Your task is to print all of the entries exactly, though the pictures should not be included.

» **Exercise materials**
———
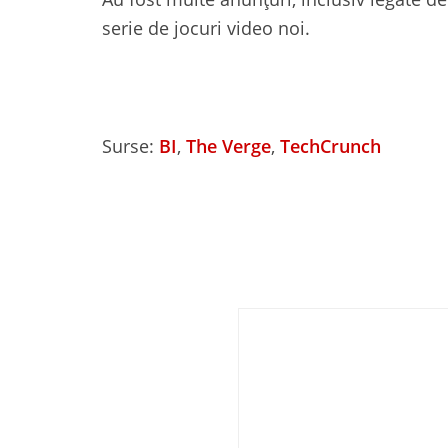
serie de jocuri video noi.
Surse:
BI
,
The Verge
,
TechCrunch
———
» **Solved exercise**
serie de jocuri video noi.
Surse:
BI
,
The Verge
,
TechCrunch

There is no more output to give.